TRY IT ▸ Retype every line from the start of the data down to and including the line with "RAYATOYS.COM не гарантира изрично наличността". Skip the pictures.

· · ·

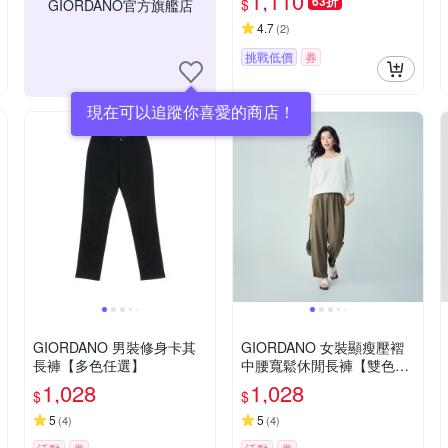
1,110
63折
$
GIORDANO官方旗艦店
4.7
(
2
)
挑戰低價
券
現在可以追蹤你喜愛的商店！
GIORDANO 男裝修身卡其
GIORDANO 女裝顯瘦壓褶
長褲【多色任選】
中腰寬鬆休閒長褲【雙色任
選】
1,028
1,028
$
$
5
5
(
4
)
(
4
)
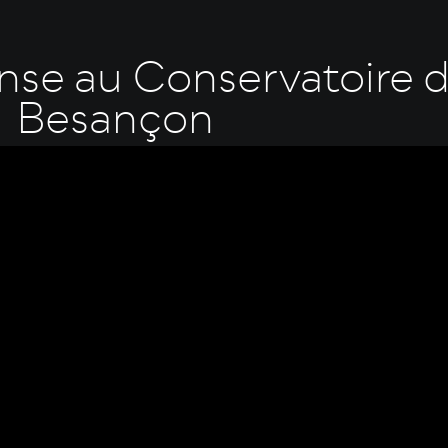
nse au Conservatoire 
Besançon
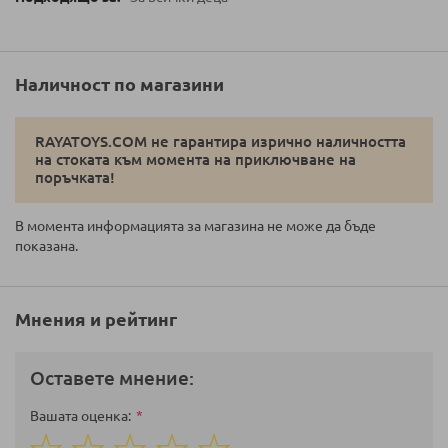
Наличност по магазини
RAYATOYS.COM не гарантира изрично наличността
на стоката към момента на приключване на
поръчката!
В момента информацията за магазина не може да бъде
показана.
Мнения и рейтинг
Оставете мнение:
Вашата оценка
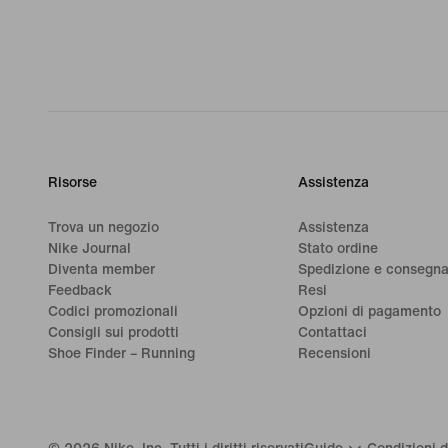
Risorse
Assistenza
Trova un negozio
Assistenza
Nike Journal
Stato ordine
Diventa member
Spedizione e consegn
Feedback
Resi
Codici promozionali
Opzioni di pagamento
Consigli sui prodotti
Contattaci
Shoe Finder – Running
Recensioni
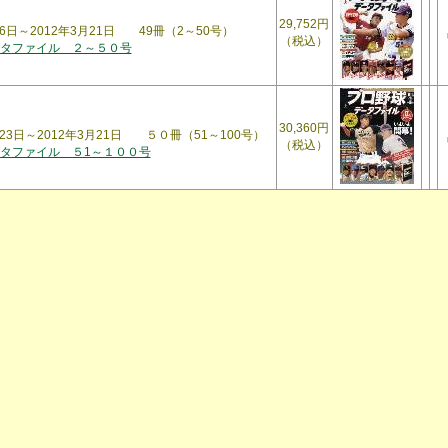
29,752円
月6日～2012年3月21日 49冊（2～50号）
（税込）
タファイル ２～５０号
30,360円
月23日～2012年3月21日 ５０冊（51～100号）
（税込）
タファイル ５1～１００号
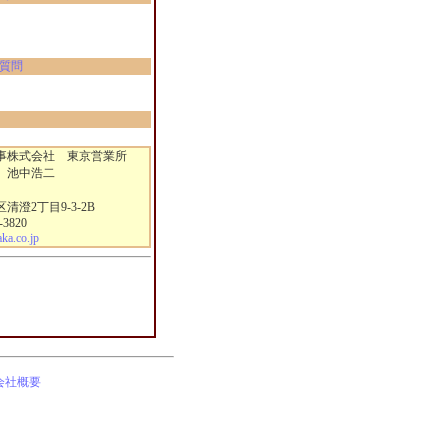
質問
株式会社 東京営業所
 池中浩二
澄2丁目9-3-2B
-3820
a.co.jp
会社概要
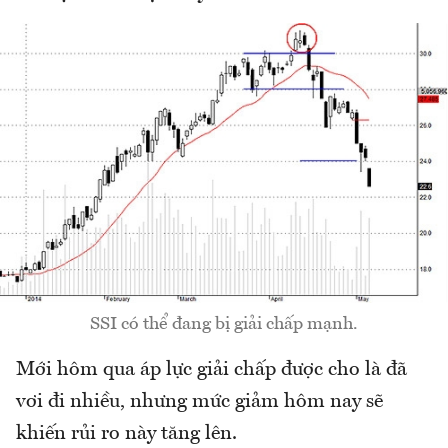
SSI có thể đang bị giải chấp mạnh.
Mới hôm qua áp lực giải chấp được cho là đã
vơi đi nhiều, nhưng mức giảm hôm nay sẽ
khiến rủi ro này tăng lên.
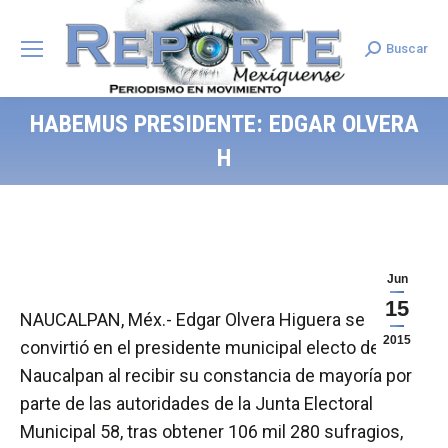
Buscar
Search:
HABEMUS PRESIDENTE: EDGAR OLVERA
H
Jun
15
NAUCALPAN, Méx.- Edgar Olvera Higuera se
2015
convirtió en el presidente municipal electo de
Naucalpan al recibir su constancia de mayoría por
parte de las autoridades de la Junta Electoral
Municipal 58, tras obtener 106 mil 280 sufragios,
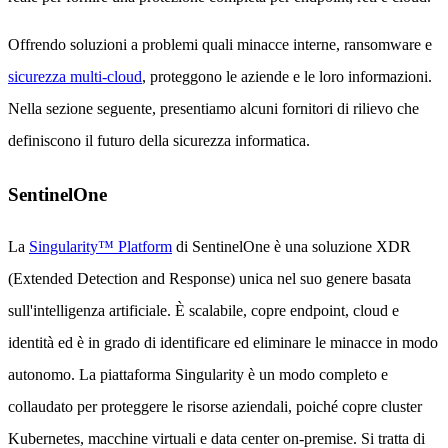
Offrendo soluzioni a problemi quali minacce interne, ransomware e
sicurezza multi-cloud
, proteggono le aziende e le loro informazioni.
Nella sezione seguente, presentiamo alcuni fornitori di rilievo che
definiscono il futuro della sicurezza informatica.
SentinelOne
La
Singularity™ Platform
di SentinelOne è una soluzione XDR
(Extended Detection and Response) unica nel suo genere basata
sull'intelligenza artificiale. È scalabile, copre endpoint, cloud e
identità ed è in grado di identificare ed eliminare le minacce in modo
autonomo. La piattaforma Singularity è un modo completo e
collaudato per proteggere le risorse aziendali, poiché copre cluster
Kubernetes, macchine virtuali e data center on-premise. Si tratta di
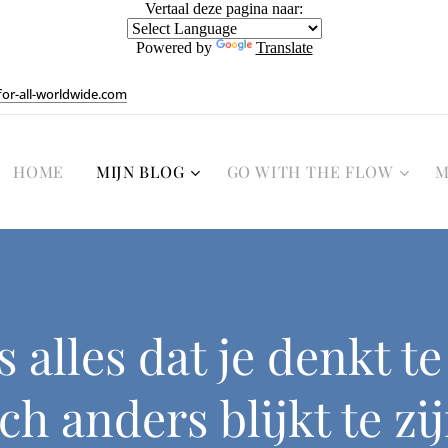
Vertaal deze pagina naar:
Powered by
Translate
or-all-worldwide.com
HOME
MIJN BLOG
GO WITH THE FLOW
M
s alles dat je denkt t
ch anders blijkt te zi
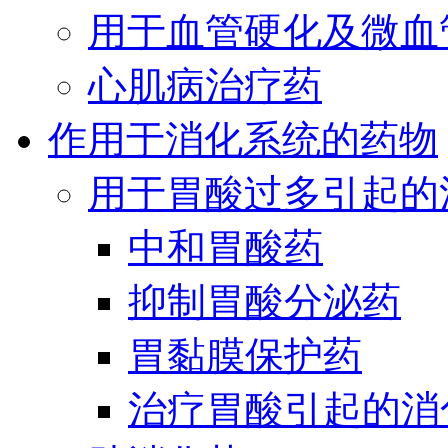
用于血管硬化及微血
心肌病治疗药
作用于消化系统的药物
用于胃酸过多引起的
中和胃酸药
抑制胃酸分泌药
胃黏膜保护药
治疗胃酸引起的消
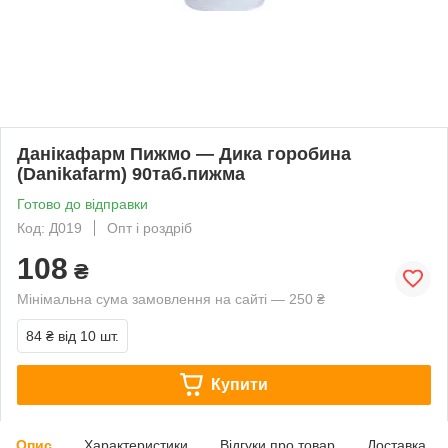
Данікафарм Пижмо — Дика горобина
(Danikafarm) 90таб.пижма
Готово до відправки
Код: Д019
Опт і роздріб
108
₴
Мінімальна сума замовлення на сайті — 250 ₴
84 ₴
від 10 шт.
Купити
Опис
Характеристики
Відгуки про товар
Доставка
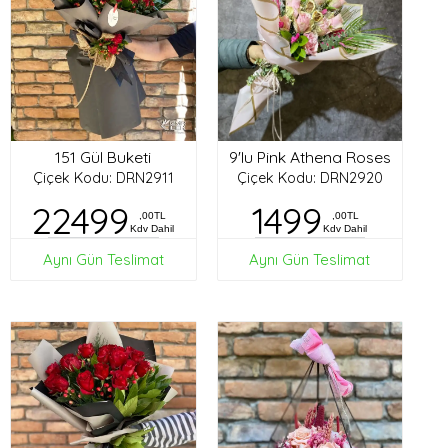
151 Gül Buketi
9'lu Pink Athena Roses
Çiçek Kodu: DRN2911
Çiçek Kodu: DRN2920
22499
1499
,00TL
,00TL
Kdv Dahil
Kdv Dahil
Aynı Gün Teslimat
Aynı Gün Teslimat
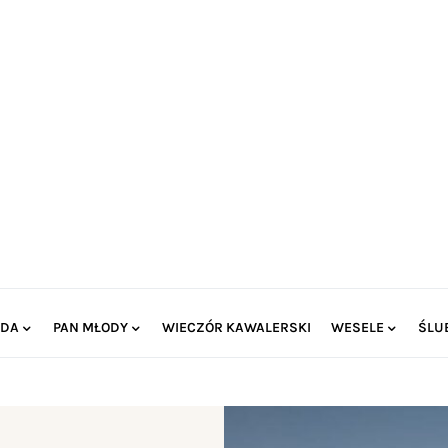
ODA
PAN MŁODY
WIECZÓR KAWALERSKI
WESELE
ŚLU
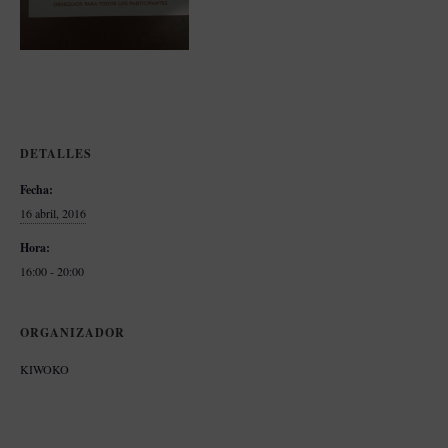
DETALLES
Fecha:
16 abril, 2016
Hora:
16:00 - 20:00
ORGANIZADOR
KIWOKO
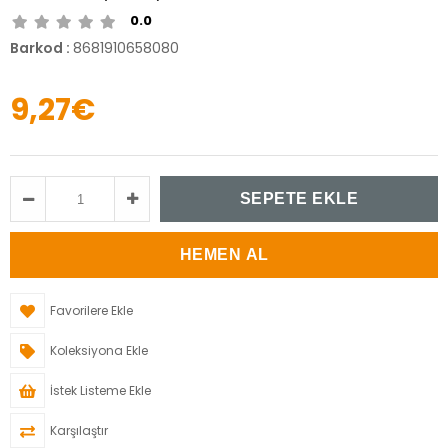
0.0
Barkod
:
8681910658080
9,27€
Favorilere Ekle
Koleksiyona Ekle
İstek Listeme Ekle
Karşılaştır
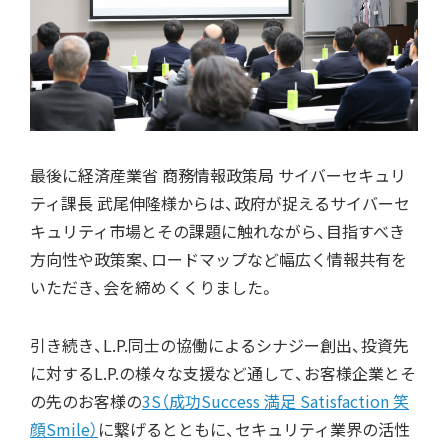
最後に経済産業省 商務情報政策局 サイバーセキュリ
ティ課長 武尾伸隆様からは、政府が捉えるサイバーセ
キュリティ市場とその課題に触れながら、目指すべき
方向性や政策案、ロードマップなど幅広く情報共有を
いただき、会を締めくくりました。
引き続き、L.P.同士の協働によるシナジー創出、投資先
に対するL.P.の様々な支援など通して、お客様企業とそ
の先のお客様の
3S（成功Success 満足 Satisfaction 笑
顔Smile）
に繋げるとともに、セキュリティ業界の活性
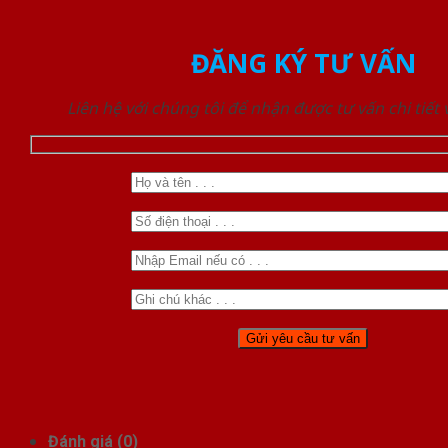
ĐĂNG KÝ TƯ VẤN
Liên hệ với chúng tôi để nhận được tư vấn chi tiết
Đánh giá (0)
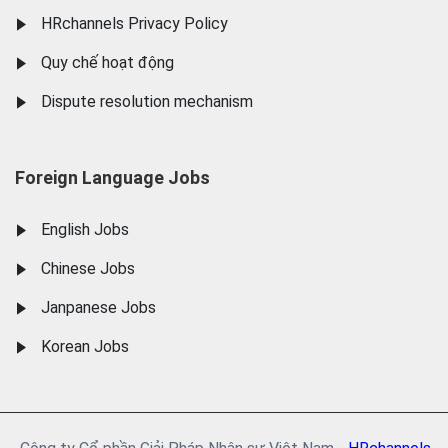
HRchannels Privacy Policy
Quy chế hoạt động
Dispute resolution mechanism
Foreign Language Jobs
English Jobs
Chinese Jobs
Janpanese Jobs
Korean Jobs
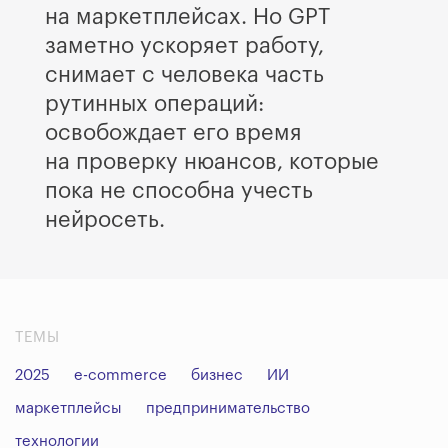
на маркетплейсах. Но GPT
заметно ускоряет работу,
снимает с человека часть
рутинных операций:
освобождает его время
на проверку нюансов, которые
пока не способна учесть
нейросеть.
ТЕМЫ
2025
e-commerce
бизнес
ИИ
маркетплейсы
предпринимательство
технологии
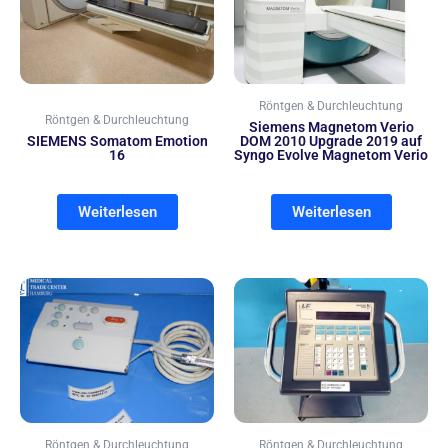
Röntgen & Durchleuchtung
Röntgen & Durchleuchtung
Siemens Magnetom Verio
SIEMENS Somatom Emotion
DOM 2010 Upgrade 2019 auf
16
Syngo Evolve Magnetom Verio
Weiterlesen
Weiterlesen
Röntgen & Durchleuchtung
Röntgen & Durchleuchtung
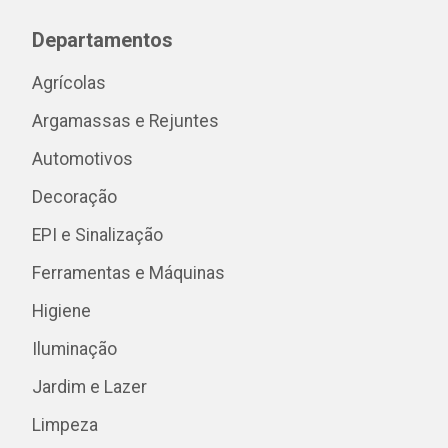
Departamentos
Agrícolas
Argamassas e Rejuntes
Automotivos
Decoração
EPI e Sinalização
Ferramentas e Máquinas
Higiene
Iluminação
Jardim e Lazer
Limpeza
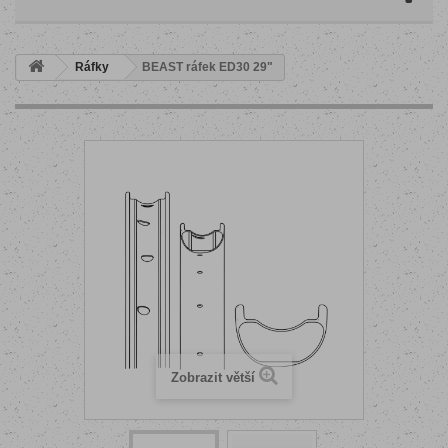
Ráfky
BEAST ráfek ED30 29"
Zobrazit větší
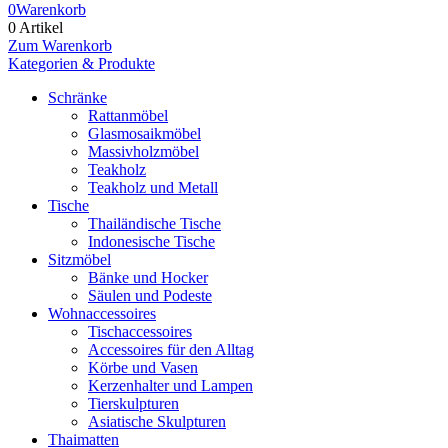
0
Warenkorb
0 Artikel
Zum Warenkorb
Kategorien & Produkte
Schränke
Rattanmöbel
Glasmosaikmöbel
Massivholzmöbel
Teakholz
Teakholz und Metall
Tische
Thailändische Tische
Indonesische Tische
Sitzmöbel
Bänke und Hocker
Säulen und Podeste
Wohnaccessoires
Tischaccessoires
Accessoires für den Alltag
Körbe und Vasen
Kerzenhalter und Lampen
Tierskulpturen
Asiatische Skulpturen
Thaimatten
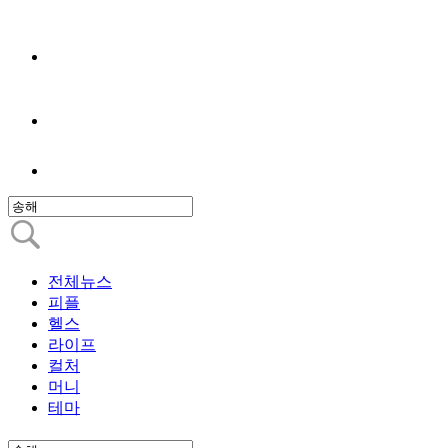
전체뉴스
피플
헬스
라이프
컬처
머니
테마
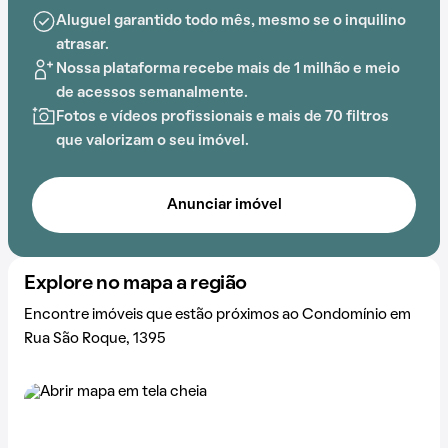
Aluguel garantido todo mês, mesmo se o inquilino
atrasar.
Nossa plataforma recebe mais de 1 milhão e meio
de acessos semanalmente.
Fotos e vídeos profissionais e mais de 70 filtros
que valorizam o seu imóvel.
Anunciar imóvel
Explore no mapa a região
Encontre imóveis que estão próximos ao Condomínio em
Rua São Roque, 1395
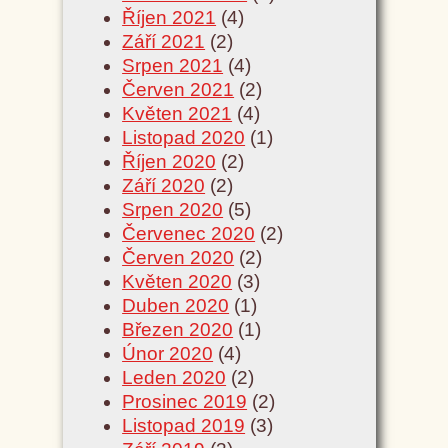
Říjen 2021
(4)
Září 2021
(2)
Srpen 2021
(4)
Červen 2021
(2)
Květen 2021
(4)
Listopad 2020
(1)
Říjen 2020
(2)
Září 2020
(2)
Srpen 2020
(5)
Červenec 2020
(2)
Červen 2020
(2)
Květen 2020
(3)
Duben 2020
(1)
Březen 2020
(1)
Únor 2020
(4)
Leden 2020
(2)
Prosinec 2019
(2)
Listopad 2019
(3)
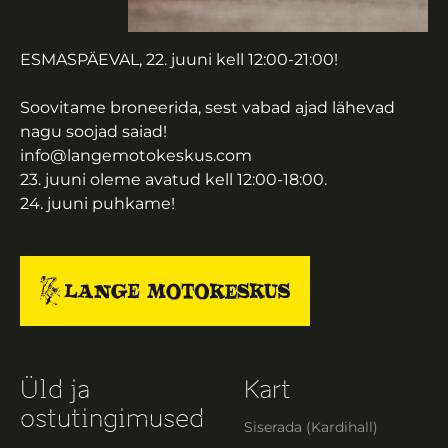
ESMASPÄEVAL, 22. juuni kell 12:00-21:00!
Soovitame broneerida, sest vabad ajad lähevad
nagu soojad saiad!
info@langemotokeskus.com
23. juuni oleme avatud kell 12:00-18:00.
24. juuni puhkame!
Üld ja
Kart
ostutingimused
Siserada (Kardihall)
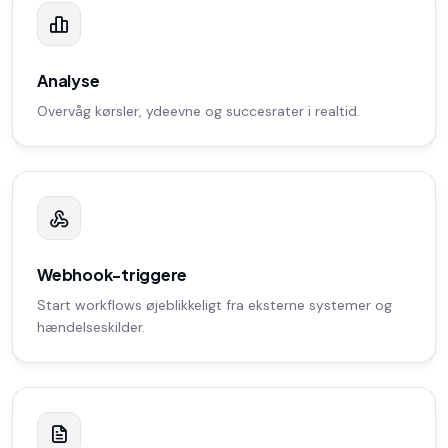
Analyse
Overvåg kørsler, ydeevne og succesrater i realtid.
Webhook-triggere
Start workflows øjeblikkeligt fra eksterne systemer og
hændelseskilder.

· · ·

REPLY ▸
1,110
63折
$
GIORDANO官方旗艦店
4.7
(
2
)
挑戰低價
券
現在可以追蹤你喜愛的商店！
GIORDANO 男裝修身卡其
GIORDANO 女裝顯瘦壓褶
長褲【多色任選】
中腰寬鬆休閒長褲【雙色任
選】
1,028
1,028
$
$
5
5
(
4
)
(
4
)
nse au Conservatoire 
Besançon
Наличност по магазини
RAYATOYS.COM не гарантира изрично наличността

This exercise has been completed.